Mais uma vez, a histórica vitória de Barack Obama foi saudada durante o Colóquio. “Um novo dia nasceu, minhas irmãs. Nós, de Washington a Salvador, de Paris a Londres, de Durban a Dakar, também sobreviveremos”, declarou Jeannine, que trabalhou como membro do comitê de políticas para a África, na campanha do democrata. “Estou inspirada por suas ações e tenho grande esperança de que tenhamos políticas que nos ajudem a continuar no processo de melhoria das condições de vida dos africanos e afro-descendentes; em especial das mulheres”, afirmou.

Apesar de também aplaudir a eleição do primeiro negro para o mais alto posto da Casa branca, Lily Golden mostrou-se um pouco mais precavida: “Isto certamente mudará a nossa consciência. Simplesmente, precisamos entender que podemos fazer tudo, mas tudo depende só de nós”.
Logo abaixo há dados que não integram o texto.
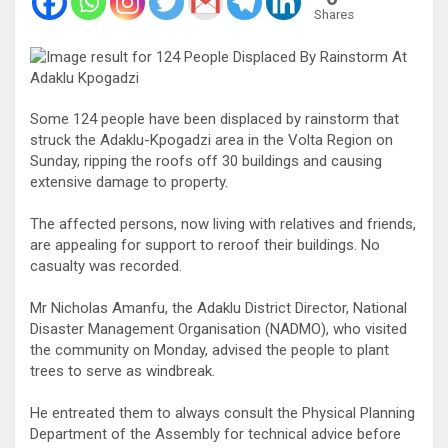
Shares
Some 124 people have been displaced by rainstorm that
struck the Adaklu-Kpogadzi area in the Volta Region on
Sunday, ripping the roofs off 30 buildings and causing
extensive damage to property.
The affected persons, now living with relatives and friends,
are appealing for support to reroof their buildings. No
casualty was recorded.
Mr Nicholas Amanfu, the Adaklu District Director, National
Disaster Management Organisation (NADMO), who visited
the community on Monday, advised the people to plant
trees to serve as windbreak.
He entreated them to always consult the Physical Planning
Department of the Assembly for technical advice before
Em sua explanação, Lily deixou o protocolo oficial um pouco de lado e, ao invés de seguir à risca o tema proposta na mesa de abertura do Colóquio, utilizou os seus cerca de 30 minutos para uma breve apresentação da situação dos africanos e afro-descendentes na Europa. “Eu vim aqui para dizer que o tempo mudou, mas não nós não mudamos tanto”, afirmou. Segundo a sua pesquisa, morrem em média 50 africanos por mês no continente europeu. “Precisamos começar a agir; tentar unir os negros da Europa, Brasil e todos os lugares do mundo para desenvolver algum tipo de atividade de assistência e socorro aos africanos e afro-descendentes radicados no velho continente”, conclamou.

Lily, que lidera o movimento Europa Negra, confessou uma grande expectativa com a realização do I Colóquio África e Diáspora, “por saber que Brasil está exercendo um papel de protagonista na África”, e propôs a criação de um censo, reunindo todas as informações disponíveis relativas ao povo negro, de diferentes localidades, credos e origens. “Essas informações precisam ser disseminadas e compartilhadas em todo o mundo, como os dados alarmantes de morte, chacinas e extermínios”, defendeu. “Chegou o momento de parar de falar, de interromper as discussões e fazer alguma coisa”, encerrou sob fortes aplausos da platéia.